受付嬢の恐怖に強張らせた顔を見て、俺の溜飲が少し下がる。前から冒険者ギルドの連中は気に喰わなかったが、これだけ脅せば少しは俺たちを見る目も変わるだろう。
ギルドの連中は、アベルばかり贔屓して、俺たちのことをまるで評価しない。あんなマジックバッグにも劣るハズレギフトしか持たない奴のどこがいいんだかな。アベルはポーターでしかない。ただの荷物持ちだ。パーティの主力は、実際に戦ってる俺たちのハズなのに、アベルばかりが評価される意味が分からねぇ。
「それで? 本当は何人参加希望が来てるんだ?」
今度は優しく受付嬢に問い質す。もうナメた口はきかねぇだろう。
「あの……、本当に参加希望が来ていないんです。信じてくださいッ!」
涙を拭って訴える受付嬢の姿に嘘は見えなかった。マジか? マジで『切り裂く闇』へのパーティ参加希望者が0だって言うのかよ!?
「んなバカな話があるかっ!!!」
俺は苛立ちを込めてカウンターテーブルを叩いた。テーブルがミシリッと音を立てるほど全力だ。
このアマ、まだ俺のことをナメてんのか?!
「いいか! よく聞けよ! 俺たちはレベル6ダンジョンを制覇した『切り裂く闇』だぞ! 若手じゃ頭一つも二つも飛び抜けてるビッグネームだ! なんで新進気鋭の俺たちのパーティに入りたい奴が居ねぇんだよ! おかしいだろ!!!」
普通に考えりゃ、選ぶのもたいへんなほど大量に集まるはずだ。それが0なんてありえない!
「クロヴィス、こちらへ来るがよい」
もう一度受付嬢を分からせてやろうと口を開こうとすると、腕を掴まれて後ろに引っ張られた。セドリックの声だ。
「なぜ止める?!」
後ろを向いて、巨漢のセドリックに噛み付くように吠える。
「そうだね。これ以上はマズイ。まずはこっちに来なよ」
ひょろっとした黒いローブ姿のジェラルドも俺を制止する。マズイ? いったい何がマズイってんだ? 俺たち『切り裂く闇』が冒険者ギルドにナメられている方がマズイだろ!
「左様。これ以上は看過できぬ。周りを見てみるがよろしい」
周り? グラシアンの言葉に周りを見ると、険しい表情をした冒険者たちと目が合った。言い直そう。冒険者たちの表情は、険しいを通り越して、俺を蔑みの視線で見ていた。なんだってんだ!?

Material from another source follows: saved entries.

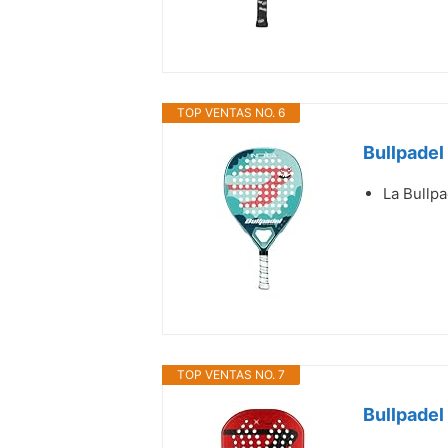
TOP VENTAS NO. 6
Bullpadel 
La Bullpa
TOP VENTAS NO. 7
Bullpadel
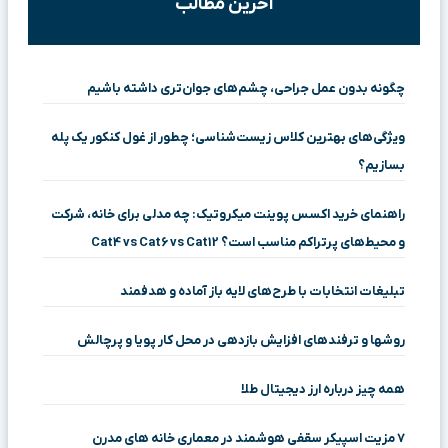
آخرین مطالب
چگونه بدون عمل جراحی، چشم‌های جوان‌تری داشته باشیم
ویژگی‌های بهترین کلاس زیست‌شناسی؛ چطور از غول کنکور یک پله
بسازیم؟
راهنمای خرید اکسس پوینت میکروتیک: چه مدلی برای خانه، شرکت
و محیط‌های پرتراکم مناسب است؟ Cat4 vs Cat6 vs Cat12
تبلیغات انتخابات با طرح‌های لایه باز آماده و هدفمند
روشها و ترفندهای افزایش بازدهی در محل کار پویا و پرچالش
همه چیز درباره ارز دیجیتال طلا
۷ مزیت اسپیکر سقفی هوشمند در معماری خانه‌ های مدرن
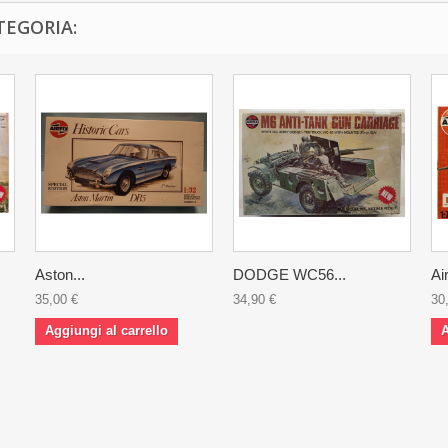
TEGORIA:
Aston...
DODGE WC56...
Air
35,00 €
34,90 €
30
Aggiungi al carrello
A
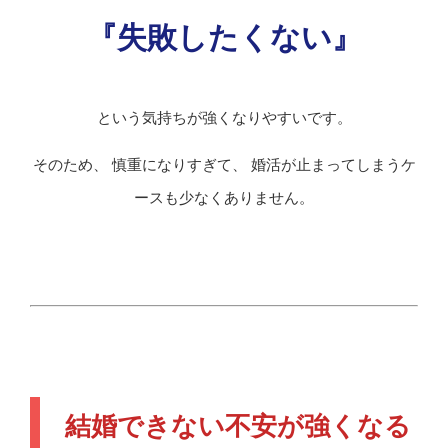
『失敗したくない』
という気持ちが強くなりやすいです。
そのため、 慎重になりすぎて、 婚活が止まってしまうケ
ースも少なくありません。
結婚できない不安が強くなる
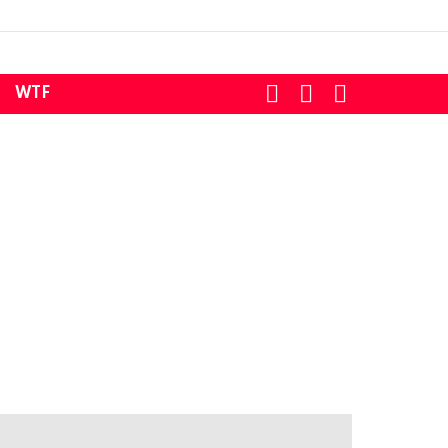
SEARCH
LOGIN
SWITCH
WTF
SKIN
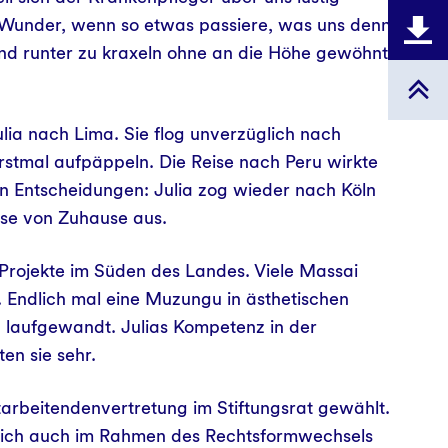
 Wunder, wenn so etwas passiere, was uns denn
 und runter zu kraxeln ohne an die Höhe gewöhnt
a nach Lima. Sie flog unverzüglich nach
rstmal aufpäppeln. Die Reise nach Peru wirkte
on Entscheidungen: Julia zog wieder nach Köln
ise von Zuhause aus.
a Projekte im Süden des Landes. Viele Massai
. Endlich mal eine Muzungu in ästhetischen
d laufgewandt. Julias Kompetenz in der
en sie sehr.
arbeitendenvertretung im Stiftungsrat gewählt.
 sich auch im Rahmen des Rechtsformwechsels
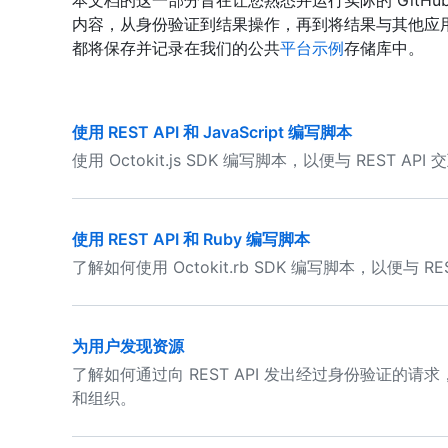
本文档的这一部分旨在让您熟悉并运行实际的 GitHub
内容，从身份验证到结果操作，再到将结果与其他应
都将保存并记录在我们的公共
平台示例
存储库中。
使用 REST API 和 JavaScript 编写脚本
使用 Octokit.js SDK 编写脚本，以便与 REST API 
使用 REST API 和 Ruby 编写脚本
了解如何使用 Octokit.rb SDK 编写脚本，以便与 RES
为用户发现资源
了解如何通过向 REST API 发出经过身份验证的
和组织。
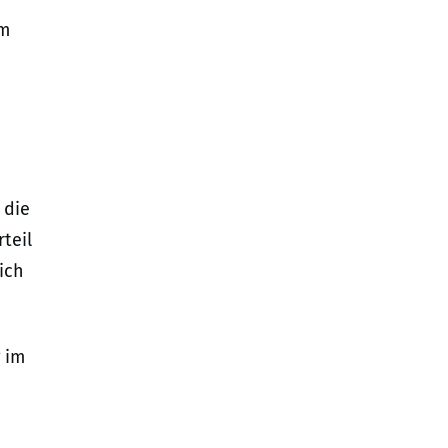
em
 die
teil
ich
 im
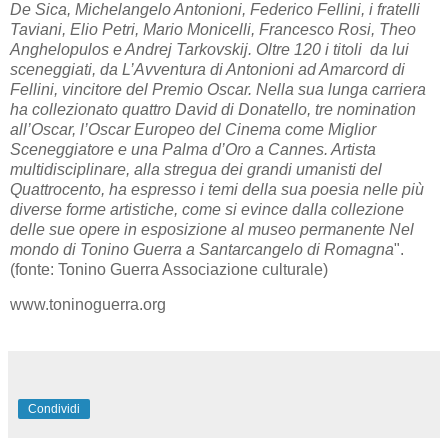
De Sica, Michelangelo Antonioni, Federico Fellini, i fratelli
Taviani, Elio Petri, Mario Monicelli, Francesco Rosi, Theo
Anghelopulos e Andrej Tarkovskij. Oltre 120 i titoli da lui
sceneggiati, da L’Avventura di Antonioni ad Amarcord di
Fellini, vincitore del Premio Oscar. Nella sua lunga carriera
ha collezionato quattro David di Donatello, tre nomination
all’Oscar, l’Oscar Europeo del Cinema come Miglior
Sceneggiatore e una Palma d’Oro a Cannes. Artista
multidisciplinare, alla stregua dei grandi umanisti del
Quattrocento, ha espresso i temi della sua poesia nelle più
diverse forme artistiche, come si evince dalla collezione
delle sue opere in esposizione al museo permanente Nel
mondo di Tonino Guerra a Santarcangelo di Romagna
".
(fonte: Tonino Guerra Associazione culturale)
www.toninoguerra.org
Condividi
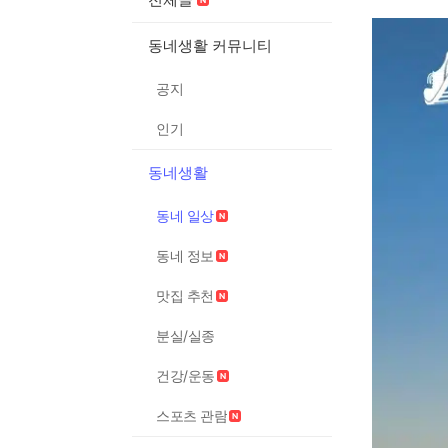
동네생활 커뮤니티
공지
인기
동네생활
동네 일상
동네 정보
맛집 추천
분실/실종
건강/운동
스포츠 관람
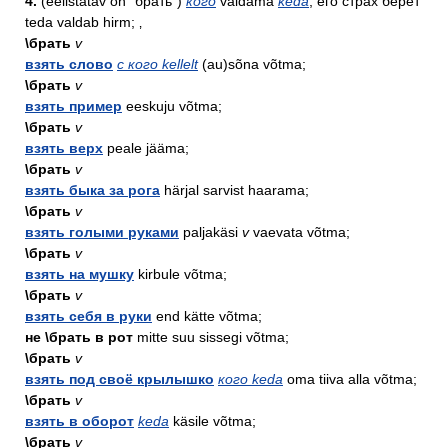
4.
(eelistatav on `брать`)
кого
valdama
keda
; его страх берёт
teda valdab hirm; ‚
\брать
v
взять слово
с кого kellelt
(au)sõna võtma;
\брать
v
взять пример
eeskuju võtma;
\брать
v
взять верх
peale jääma;
\брать
v
взять быка за рога
härjal sarvist haarama;
\брать
v
взять голыми руками
paljakäsi
v
vaevata võtma;
\брать
v
взять на мушку
kirbule võtma;
\брать
v
взять себя в руки
end kätte võtma;
не \брать в рот
mitte suu sissegi võtma;
\брать
v
взять под своё крылышко
кого keda
oma tiiva alla võtma;
\брать
v
взять в оборот
keda
käsile võtma;
\брать
v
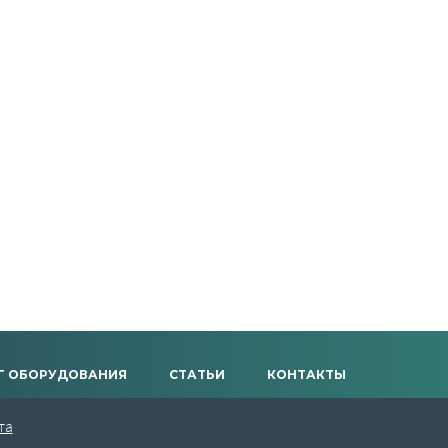
Г ОБОРУДОВАНИЯ
СТАТЬИ
КОНТАКТЫ
та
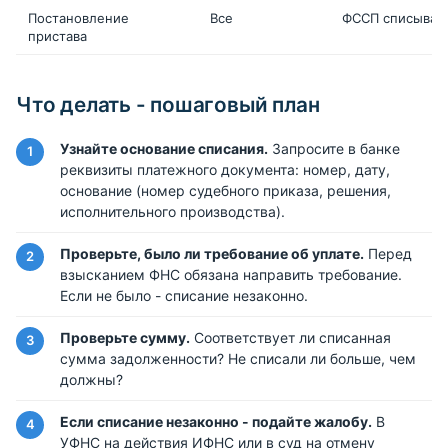
Постановление
Все
ФССП списывает
пристава
Что делать - пошаговый план
Узнайте основание списания.
Запросите в банке
реквизиты платежного документа: номер, дату,
основание (номер судебного приказа, решения,
исполнительного производства).
Проверьте, было ли требование об уплате.
Перед
взысканием ФНС обязана направить требование.
Если не было - списание незаконно.
Проверьте сумму.
Соответствует ли списанная
сумма задолженности? Не списали ли больше, чем
должны?
Если списание незаконно - подайте жалобу.
В
УФНС на действия ИФНС или в суд на отмену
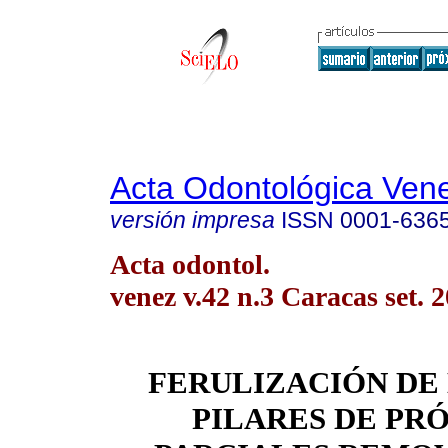
Acta Odontológica Ven
versión impresa
ISSN
0001-636
Acta odontol.
venez v.42 n.3 Caracas set. 
FERULIZACIÓN DE
PILARES DE PRÓ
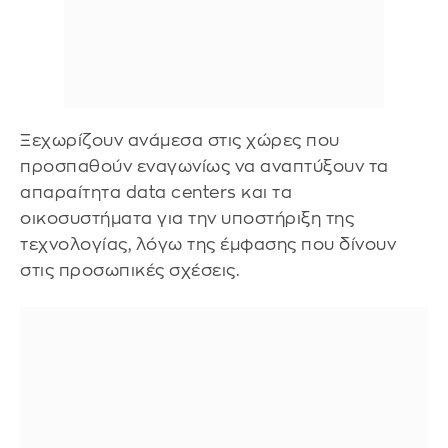
Ξεχωρίζουν ανάμεσα στις χώρες που
προσπαθούν εναγωνίως να αναπτύξουν τα
απαραίτητα data centers και τα
οικοσυστήματα για την υποστήριξη της
τεχνολογίας, λόγω της έμφασης που δίνουν
στις προσωπικές σχέσεις.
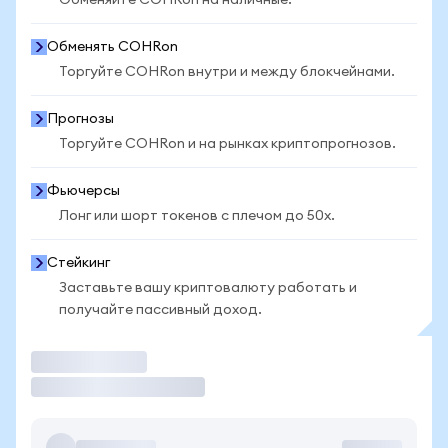
Обменяйте COHRon на наличные.
Обменять COHRon
Торгуйте COHRon внутри и между блокчейнами.
Прогнозы
Торгуйте COHRon и на рынках криптопрогнозов.
Фьючерсы
Лонг или шорт токенов с плечом до 50x.
Стейкинг
Заставьте вашу криптовалюту работать и
получайте пассивный доход.
Торговать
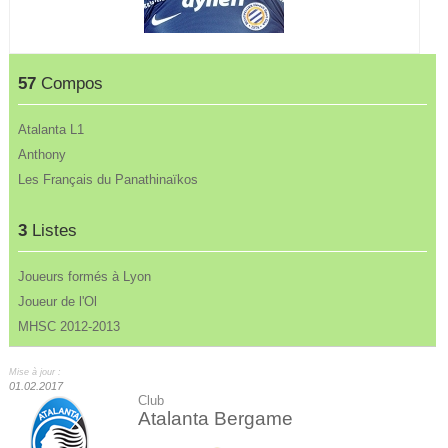
57
Compos
Atalanta L1
Anthony
Les Français du Panathinaïkos
3
Listes
Joueurs formés à Lyon
Joueur de l'Ol
MHSC 2012-2013
Mise à jour :
01.02.2017
Club
Atalanta Bergame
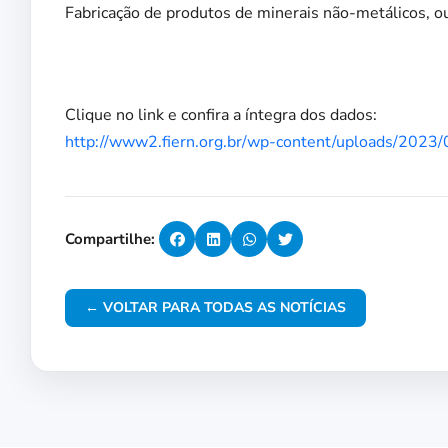
Fabricação de produtos de minerais não-metálicos, o
Clique no link e confira a íntegra dos dados:
http://www2.fiern.org.br/wp-content/uploads/20
Compartilhe:
← VOLTAR PARA TODAS AS NOTÍCIAS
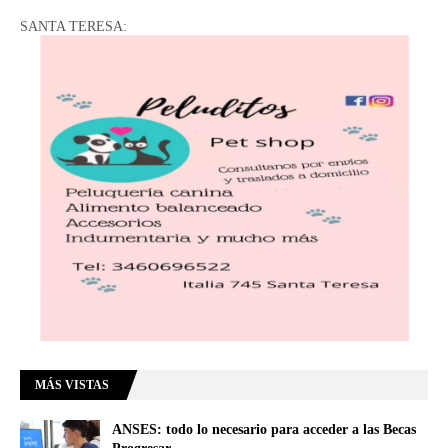
SANTA TERESA:
MÁS VISTAS
ANSES: todo lo necesario para acceder a las Becas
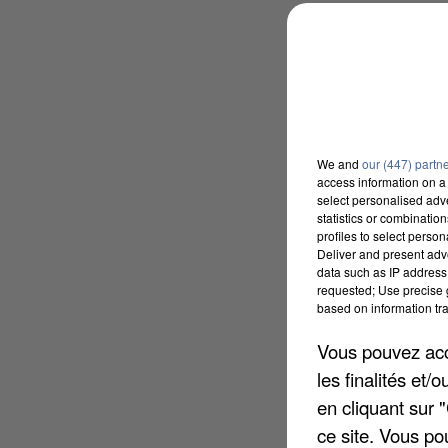
We and
our (447) partn
access information on a 
select personalised ad
statistics or combinatio
profiles to select person
Deliver and present adv
data such as IP address 
requested; Use precise g
based on information tra
Vous pouvez acce
les finalités et
en cliquant sur 
ce site. Vous po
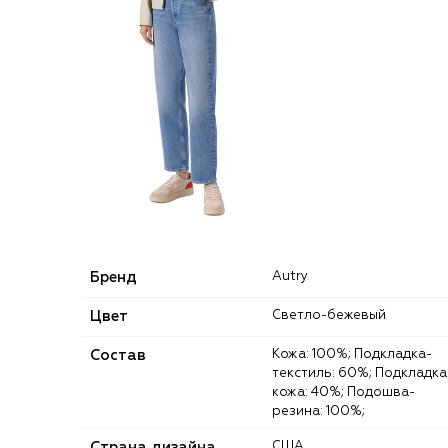
Бренд
Autry
Цвет
Светло-бежевый
Состав
Кожа: 100%; Подкладка-
текстиль: 60%; Подкладка
кожа: 40%; Подошва-
резина: 100%;
Страна дизайна
США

「旦那、ここはちと状況がわりぃ。頭冷まして向こうで話し合おうぜ」
「おう……」
周りの冒険者の視線に気圧されるように、俺はジョルジュの言葉に頷いてしまった。クソッ! なんて惨めな気分なんだ!
◇
場所を変えて、俺たちは冒険者ギルドの食堂で顔を突き合わせていた。
「なんなんだよアイツら?! 俺をバカにしやがって!」
受付嬢に周りの冒険者ども、アイツらは間違いなく俺をバカにしている。一度は矛を収めたが、未だに俺の腸は、沸々と煮えくり返っていた。
「怒りは分かるが、今は落ち着くのだ。怒っても事態は好転せぬぞ」
今はセドリックの正論にも腹が立つ。だが……。
「はぁー……」
口から熱い息を吐き、怒りを収めるように努力する。不満を飲み込み、聞く耳を持つ。パーティを導くリーダーには必須の技能だ。そう俺に教えたアベルの影がチラつき反吐が出るが、使えるものはなんでも使う。それが冒険者だ。
「それで? なんで俺を止めたんだ?」
「お主も見ただろう? あの冒険者どもの目を。あのままでは我々が悪者になる」
「ケッ。悪名が怖くて冒険者なんてやってられるかよ。あのナメた態度の受付嬢をシバいた方がよかったんじゃねぇか? 冒険者ギルドも目を覚ますだろうよ」
俺はセドリックを鼻で嗤うと、今度はジェラルドが口を開く。
「あの受付嬢が嘘を言っていないとしたら?」
「どういうことだ?」
明らかに嘘を吐いているあのアマが、嘘を吐いていないってのはどういう了見だ?
「アベルだ」
ジェラルドの呟いた名前に、俺は反射的に顔を顰める。できればもう一生聞きたくない名前だ。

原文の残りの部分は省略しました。